For 15 years, the mullahs invoked the MEK’s FTO designation to shamefully justify extreme human rights violations of countless Iranian citizens. Similarly, at Tehran’s urging, the unwarranted designation was used by the Iraqi government to justify the murder and oppression of 3,400 Iranian dissidents, members of MEK, at Camp Ashraf and the reluctant relocation into prison-like conditions at Camp Liberty, near Baghdad.
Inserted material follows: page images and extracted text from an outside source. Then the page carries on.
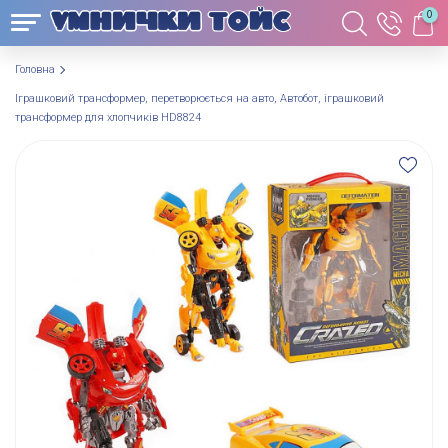
0
Головна
Іграшковий трансформер, перетворюється на авто, Автобот, іграшковий
трансформер для хлопчиків HD8824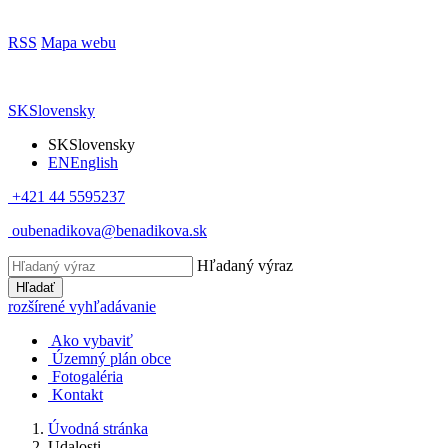
RSS
Mapa webu
SK
Slovensky
SK
Slovensky
EN
English
+421 44 5595237
oubenadikova@benadikova.sk
Hľadaný výraz
Hľadať
rozšírené vyhľadávanie
Ako vybaviť
Územný plán obce
Fotogaléria
Kontakt
Úvodná stránka
Udalosti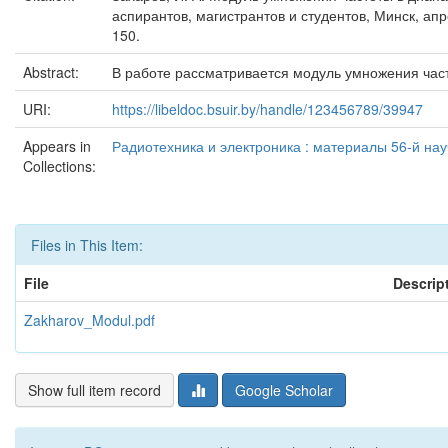
аспирантов, магистрантов и студентов, Минск, ап
150.
Abstract:
В работе рассматривается модуль умножения час
URI:
https://libeldoc.bsuir.by/handle/123456789/39947
Appears in
Радиотехника и электроника : материалы 56-й нау
Collections:
Files in This Item:
File
Descrip
Zakharov_Modul.pdf
Show full item record
Google Scholar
Today, with prices rising and the value of the rial plunging, the Iranian economy is in shambles. The ruling clerical elite are increasingly fragmented and rapacious internal dissent makes the moment right for regime change. Despite dire risks, at every opportunity Iranians, particularly the young people, have taken to the streets to defy the mullahs’ tyranny and decry their lack of freedom.

This time, our government must actively support the people of Iran. The incoming Secretary of State, John Kerry, must see to it that the United Nations designates Camp Liberty as a “refugee camp” rather than a “transit camp.” The U.S. and the UN must remedy the consequences and effects of an antiquated MEK designation, by guaranteeing the rights of the exiled dissidents, and ensuring that their new status is recognized and upheld in Iraq.
Specifically, the Iraqi government must allow members of the Iranian Resistance to sell their property at Camp Ashraf without further obstruction, so that they can support themselves until they are safely relocated. US foreign policy interests are best served by the swift and safe resettlement of Camp Liberty residents to Europe and the U.S. This is an issue that many Iranian-Americans with relatives at Camp Liberty care deeply about.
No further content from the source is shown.